» **Your assignment**
How does the data below read from its first line through the line containing "ic effects on"? Print those lines exactly.

Page-level text extractions:
_____

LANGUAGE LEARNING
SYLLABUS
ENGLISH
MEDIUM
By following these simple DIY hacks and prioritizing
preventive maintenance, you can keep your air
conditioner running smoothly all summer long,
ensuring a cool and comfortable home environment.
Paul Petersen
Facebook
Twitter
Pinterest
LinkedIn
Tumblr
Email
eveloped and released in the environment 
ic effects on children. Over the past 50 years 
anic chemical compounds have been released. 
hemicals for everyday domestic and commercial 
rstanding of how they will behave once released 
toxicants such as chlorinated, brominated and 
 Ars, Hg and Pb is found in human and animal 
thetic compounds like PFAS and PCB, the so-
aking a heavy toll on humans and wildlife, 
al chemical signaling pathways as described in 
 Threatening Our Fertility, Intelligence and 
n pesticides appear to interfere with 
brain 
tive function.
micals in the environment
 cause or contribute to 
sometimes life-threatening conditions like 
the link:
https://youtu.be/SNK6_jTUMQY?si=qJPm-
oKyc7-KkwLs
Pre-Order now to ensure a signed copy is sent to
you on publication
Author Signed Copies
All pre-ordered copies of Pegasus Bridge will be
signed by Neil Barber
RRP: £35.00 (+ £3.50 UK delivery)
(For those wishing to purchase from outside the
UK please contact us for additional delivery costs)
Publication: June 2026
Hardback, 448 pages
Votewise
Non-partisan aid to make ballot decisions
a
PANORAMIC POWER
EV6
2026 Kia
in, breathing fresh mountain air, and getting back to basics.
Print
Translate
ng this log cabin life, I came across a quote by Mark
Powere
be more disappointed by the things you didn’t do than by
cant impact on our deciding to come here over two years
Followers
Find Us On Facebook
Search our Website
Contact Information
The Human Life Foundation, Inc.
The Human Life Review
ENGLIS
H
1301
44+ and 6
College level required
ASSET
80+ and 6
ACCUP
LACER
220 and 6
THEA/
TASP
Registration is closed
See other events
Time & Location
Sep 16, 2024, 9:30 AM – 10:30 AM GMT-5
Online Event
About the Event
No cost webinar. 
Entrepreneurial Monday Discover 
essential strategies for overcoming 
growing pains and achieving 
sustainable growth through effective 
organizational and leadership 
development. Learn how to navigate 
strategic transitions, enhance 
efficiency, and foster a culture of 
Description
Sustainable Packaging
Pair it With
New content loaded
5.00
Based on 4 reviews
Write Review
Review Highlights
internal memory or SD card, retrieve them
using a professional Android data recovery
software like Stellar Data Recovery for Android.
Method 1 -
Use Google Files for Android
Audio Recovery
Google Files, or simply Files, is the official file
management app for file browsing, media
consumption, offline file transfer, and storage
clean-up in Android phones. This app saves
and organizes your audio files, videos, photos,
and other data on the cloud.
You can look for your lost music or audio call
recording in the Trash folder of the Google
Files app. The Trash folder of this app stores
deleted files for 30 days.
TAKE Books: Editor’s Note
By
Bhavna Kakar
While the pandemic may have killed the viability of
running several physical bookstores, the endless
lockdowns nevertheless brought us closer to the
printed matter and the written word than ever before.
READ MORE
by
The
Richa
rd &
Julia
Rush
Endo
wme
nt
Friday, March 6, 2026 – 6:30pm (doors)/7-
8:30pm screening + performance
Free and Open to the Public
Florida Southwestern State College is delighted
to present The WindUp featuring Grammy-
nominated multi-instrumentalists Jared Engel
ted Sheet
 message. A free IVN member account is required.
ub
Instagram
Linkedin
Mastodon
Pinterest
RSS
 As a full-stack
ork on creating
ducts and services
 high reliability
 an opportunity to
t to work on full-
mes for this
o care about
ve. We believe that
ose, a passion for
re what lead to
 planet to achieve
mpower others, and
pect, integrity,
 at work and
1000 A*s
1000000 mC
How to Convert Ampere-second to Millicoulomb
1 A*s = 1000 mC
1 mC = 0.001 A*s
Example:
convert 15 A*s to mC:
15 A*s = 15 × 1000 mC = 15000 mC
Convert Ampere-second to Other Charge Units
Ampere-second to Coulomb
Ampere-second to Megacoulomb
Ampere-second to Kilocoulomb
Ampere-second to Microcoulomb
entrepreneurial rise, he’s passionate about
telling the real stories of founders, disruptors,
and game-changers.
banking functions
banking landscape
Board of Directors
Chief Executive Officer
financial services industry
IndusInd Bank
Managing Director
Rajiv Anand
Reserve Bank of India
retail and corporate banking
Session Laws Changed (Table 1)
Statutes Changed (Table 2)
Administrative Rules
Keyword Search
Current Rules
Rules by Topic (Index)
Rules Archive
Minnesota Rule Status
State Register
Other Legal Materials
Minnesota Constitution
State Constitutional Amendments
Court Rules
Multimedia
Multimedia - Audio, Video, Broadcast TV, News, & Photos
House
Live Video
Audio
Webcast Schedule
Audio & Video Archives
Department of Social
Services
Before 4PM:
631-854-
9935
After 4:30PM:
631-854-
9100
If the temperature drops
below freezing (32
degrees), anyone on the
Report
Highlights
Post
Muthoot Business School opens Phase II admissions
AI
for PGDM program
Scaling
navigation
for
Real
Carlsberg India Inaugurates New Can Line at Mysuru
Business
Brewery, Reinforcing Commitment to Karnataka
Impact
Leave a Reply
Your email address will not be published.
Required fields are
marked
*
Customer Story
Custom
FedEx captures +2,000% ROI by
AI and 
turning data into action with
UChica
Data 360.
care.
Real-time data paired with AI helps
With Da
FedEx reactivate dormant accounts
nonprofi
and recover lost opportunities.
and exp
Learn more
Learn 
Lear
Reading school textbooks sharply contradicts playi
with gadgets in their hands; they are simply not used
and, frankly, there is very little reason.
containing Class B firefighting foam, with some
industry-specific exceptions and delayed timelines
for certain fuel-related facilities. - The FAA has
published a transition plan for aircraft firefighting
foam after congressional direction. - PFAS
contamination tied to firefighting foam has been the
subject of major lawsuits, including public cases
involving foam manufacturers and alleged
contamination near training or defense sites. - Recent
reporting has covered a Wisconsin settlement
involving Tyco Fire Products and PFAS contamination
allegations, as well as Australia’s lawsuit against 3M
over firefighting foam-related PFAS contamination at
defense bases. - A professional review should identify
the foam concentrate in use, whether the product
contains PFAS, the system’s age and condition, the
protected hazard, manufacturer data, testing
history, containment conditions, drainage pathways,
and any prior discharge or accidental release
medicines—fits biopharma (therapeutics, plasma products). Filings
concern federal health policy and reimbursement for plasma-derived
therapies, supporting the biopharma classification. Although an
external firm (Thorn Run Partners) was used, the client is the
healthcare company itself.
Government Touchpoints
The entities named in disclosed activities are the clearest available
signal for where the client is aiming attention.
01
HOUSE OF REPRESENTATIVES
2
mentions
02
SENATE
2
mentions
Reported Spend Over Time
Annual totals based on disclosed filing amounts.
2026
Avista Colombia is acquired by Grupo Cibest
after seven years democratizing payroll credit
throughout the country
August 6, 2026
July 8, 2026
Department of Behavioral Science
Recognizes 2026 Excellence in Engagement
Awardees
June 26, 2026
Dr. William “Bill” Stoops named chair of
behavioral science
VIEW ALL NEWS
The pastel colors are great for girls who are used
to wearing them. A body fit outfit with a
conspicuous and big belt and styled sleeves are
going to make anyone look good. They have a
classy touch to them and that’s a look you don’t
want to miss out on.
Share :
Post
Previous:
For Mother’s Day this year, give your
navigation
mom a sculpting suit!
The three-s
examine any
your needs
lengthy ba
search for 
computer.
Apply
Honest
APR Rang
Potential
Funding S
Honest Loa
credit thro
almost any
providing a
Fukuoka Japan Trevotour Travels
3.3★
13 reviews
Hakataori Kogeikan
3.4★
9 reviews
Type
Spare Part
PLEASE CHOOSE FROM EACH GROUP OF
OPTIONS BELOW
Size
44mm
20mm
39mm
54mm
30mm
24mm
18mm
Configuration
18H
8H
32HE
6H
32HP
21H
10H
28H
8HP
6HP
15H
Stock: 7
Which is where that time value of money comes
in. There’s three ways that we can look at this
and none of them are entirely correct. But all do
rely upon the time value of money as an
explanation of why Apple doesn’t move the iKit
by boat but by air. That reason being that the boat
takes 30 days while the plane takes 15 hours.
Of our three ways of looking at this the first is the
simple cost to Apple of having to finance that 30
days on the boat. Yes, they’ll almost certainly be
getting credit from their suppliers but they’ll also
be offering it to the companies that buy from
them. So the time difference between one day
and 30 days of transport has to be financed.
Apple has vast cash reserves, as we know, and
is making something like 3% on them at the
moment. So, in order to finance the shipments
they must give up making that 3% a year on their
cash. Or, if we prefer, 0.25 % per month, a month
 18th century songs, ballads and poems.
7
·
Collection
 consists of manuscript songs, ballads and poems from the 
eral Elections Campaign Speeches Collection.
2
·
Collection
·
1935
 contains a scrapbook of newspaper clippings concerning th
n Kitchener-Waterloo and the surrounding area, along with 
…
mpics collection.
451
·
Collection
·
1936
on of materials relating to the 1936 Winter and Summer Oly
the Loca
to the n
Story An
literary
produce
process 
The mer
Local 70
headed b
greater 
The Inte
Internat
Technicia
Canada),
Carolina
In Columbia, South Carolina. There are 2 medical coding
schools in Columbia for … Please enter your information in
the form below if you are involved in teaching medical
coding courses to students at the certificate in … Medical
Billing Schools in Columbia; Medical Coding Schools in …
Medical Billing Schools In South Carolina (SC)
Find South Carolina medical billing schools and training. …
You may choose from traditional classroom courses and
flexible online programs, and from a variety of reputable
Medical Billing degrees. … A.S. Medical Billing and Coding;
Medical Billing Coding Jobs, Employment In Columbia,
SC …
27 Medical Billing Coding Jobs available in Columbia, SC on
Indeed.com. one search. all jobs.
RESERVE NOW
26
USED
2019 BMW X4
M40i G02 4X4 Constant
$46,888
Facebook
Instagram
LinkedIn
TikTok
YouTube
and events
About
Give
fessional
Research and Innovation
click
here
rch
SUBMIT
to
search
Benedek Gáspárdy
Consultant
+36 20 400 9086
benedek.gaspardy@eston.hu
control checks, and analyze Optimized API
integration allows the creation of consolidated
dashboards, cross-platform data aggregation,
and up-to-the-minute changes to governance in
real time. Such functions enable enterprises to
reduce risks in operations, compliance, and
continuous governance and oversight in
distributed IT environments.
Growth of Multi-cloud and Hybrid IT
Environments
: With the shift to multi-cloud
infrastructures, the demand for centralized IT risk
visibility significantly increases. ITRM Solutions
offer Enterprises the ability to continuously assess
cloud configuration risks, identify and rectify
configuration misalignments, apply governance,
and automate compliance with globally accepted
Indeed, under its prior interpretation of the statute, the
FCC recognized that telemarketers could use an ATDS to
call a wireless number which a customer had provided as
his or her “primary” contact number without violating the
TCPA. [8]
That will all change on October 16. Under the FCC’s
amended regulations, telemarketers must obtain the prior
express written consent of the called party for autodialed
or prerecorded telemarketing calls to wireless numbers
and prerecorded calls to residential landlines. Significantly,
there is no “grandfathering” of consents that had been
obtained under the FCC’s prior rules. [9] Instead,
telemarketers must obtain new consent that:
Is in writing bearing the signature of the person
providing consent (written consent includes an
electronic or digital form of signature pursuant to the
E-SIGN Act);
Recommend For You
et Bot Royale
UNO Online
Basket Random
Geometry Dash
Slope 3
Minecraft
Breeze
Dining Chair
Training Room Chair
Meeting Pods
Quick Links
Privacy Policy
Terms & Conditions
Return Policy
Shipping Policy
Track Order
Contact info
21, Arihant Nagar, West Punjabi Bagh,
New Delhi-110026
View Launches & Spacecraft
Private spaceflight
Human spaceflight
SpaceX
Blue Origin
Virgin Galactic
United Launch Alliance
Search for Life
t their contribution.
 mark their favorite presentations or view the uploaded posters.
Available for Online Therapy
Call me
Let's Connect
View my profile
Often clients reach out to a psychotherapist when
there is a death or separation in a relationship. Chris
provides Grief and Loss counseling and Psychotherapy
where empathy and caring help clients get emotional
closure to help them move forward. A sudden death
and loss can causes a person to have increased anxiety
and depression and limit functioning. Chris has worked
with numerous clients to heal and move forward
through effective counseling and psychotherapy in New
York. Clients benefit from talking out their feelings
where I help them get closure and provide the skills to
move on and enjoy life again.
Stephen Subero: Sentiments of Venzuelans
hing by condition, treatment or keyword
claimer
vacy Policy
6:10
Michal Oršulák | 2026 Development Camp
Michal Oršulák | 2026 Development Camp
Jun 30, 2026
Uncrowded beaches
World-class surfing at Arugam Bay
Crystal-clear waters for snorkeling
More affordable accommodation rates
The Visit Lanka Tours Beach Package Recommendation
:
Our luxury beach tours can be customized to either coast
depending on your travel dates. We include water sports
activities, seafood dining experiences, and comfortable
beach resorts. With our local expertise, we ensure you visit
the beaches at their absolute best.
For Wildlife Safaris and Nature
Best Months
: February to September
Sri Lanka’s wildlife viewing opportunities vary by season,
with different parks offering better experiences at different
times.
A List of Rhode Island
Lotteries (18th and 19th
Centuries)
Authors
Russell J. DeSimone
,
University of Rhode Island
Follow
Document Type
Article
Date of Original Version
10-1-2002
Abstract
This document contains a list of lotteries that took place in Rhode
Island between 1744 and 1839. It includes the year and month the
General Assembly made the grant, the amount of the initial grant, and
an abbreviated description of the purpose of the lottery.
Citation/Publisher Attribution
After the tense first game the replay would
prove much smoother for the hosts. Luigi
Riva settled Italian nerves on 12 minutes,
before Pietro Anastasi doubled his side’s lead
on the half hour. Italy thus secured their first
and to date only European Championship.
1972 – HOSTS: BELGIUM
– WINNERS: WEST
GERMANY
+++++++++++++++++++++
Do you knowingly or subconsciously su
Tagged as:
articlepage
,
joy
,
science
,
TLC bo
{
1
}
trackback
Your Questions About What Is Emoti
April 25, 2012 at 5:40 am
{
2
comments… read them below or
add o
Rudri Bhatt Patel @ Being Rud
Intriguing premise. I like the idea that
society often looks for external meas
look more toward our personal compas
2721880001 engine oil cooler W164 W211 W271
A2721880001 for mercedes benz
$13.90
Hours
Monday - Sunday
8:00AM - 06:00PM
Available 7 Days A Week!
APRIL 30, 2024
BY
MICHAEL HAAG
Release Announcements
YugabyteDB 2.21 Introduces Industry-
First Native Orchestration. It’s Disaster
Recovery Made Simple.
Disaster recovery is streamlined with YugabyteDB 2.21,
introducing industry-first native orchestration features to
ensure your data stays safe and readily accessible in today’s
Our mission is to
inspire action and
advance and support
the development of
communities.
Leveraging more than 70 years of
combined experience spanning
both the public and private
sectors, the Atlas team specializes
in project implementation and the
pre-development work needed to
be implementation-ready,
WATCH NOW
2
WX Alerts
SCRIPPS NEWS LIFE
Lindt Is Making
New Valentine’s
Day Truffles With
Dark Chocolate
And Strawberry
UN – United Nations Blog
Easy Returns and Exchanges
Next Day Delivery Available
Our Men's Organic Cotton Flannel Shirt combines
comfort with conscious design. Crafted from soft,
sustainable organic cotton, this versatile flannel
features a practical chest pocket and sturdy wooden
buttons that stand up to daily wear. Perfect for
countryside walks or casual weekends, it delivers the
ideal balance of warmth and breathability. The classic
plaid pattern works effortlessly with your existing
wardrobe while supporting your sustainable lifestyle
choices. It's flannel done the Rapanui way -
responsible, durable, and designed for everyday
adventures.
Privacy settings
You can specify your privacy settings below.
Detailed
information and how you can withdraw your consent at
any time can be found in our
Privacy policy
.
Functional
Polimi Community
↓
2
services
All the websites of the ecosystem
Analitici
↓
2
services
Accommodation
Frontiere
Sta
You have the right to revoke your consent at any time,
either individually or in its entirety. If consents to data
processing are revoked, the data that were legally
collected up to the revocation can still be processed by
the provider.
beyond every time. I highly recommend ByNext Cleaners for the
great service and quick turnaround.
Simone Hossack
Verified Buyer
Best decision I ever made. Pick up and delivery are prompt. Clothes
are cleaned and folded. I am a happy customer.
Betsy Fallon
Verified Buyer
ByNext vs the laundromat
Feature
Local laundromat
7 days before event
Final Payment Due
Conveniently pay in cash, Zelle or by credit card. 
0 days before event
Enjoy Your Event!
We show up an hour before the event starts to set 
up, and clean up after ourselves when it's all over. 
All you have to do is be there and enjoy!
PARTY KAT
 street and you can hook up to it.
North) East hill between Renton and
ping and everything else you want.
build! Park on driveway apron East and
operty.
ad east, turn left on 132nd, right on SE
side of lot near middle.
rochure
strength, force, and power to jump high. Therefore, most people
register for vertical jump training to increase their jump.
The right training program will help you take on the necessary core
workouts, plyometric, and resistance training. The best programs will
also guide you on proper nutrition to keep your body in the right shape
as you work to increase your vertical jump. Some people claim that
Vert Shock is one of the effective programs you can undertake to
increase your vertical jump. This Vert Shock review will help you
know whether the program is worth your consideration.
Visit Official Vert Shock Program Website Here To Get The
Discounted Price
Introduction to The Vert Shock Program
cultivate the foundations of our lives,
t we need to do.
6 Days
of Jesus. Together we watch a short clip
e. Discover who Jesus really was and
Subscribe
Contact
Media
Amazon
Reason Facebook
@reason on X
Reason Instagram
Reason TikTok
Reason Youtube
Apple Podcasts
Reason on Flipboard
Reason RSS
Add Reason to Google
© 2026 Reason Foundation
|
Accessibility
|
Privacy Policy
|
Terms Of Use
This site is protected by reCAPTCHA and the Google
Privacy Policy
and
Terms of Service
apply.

_____

» **Output for this task**
LANGUAGE LEARNING
SYLLABUS
ENGLISH
MEDIUM
By following these simple DIY hacks and prioritizing
preventive maintenance, you can keep your air
conditioner running smoothly all summer long,
ensuring a cool and comfortable home environment.
Paul Petersen
Facebook
Twitter
Pinterest
LinkedIn
Tumblr
Email
eveloped and released in the environment 
ic effects on children. Over the past 50 years 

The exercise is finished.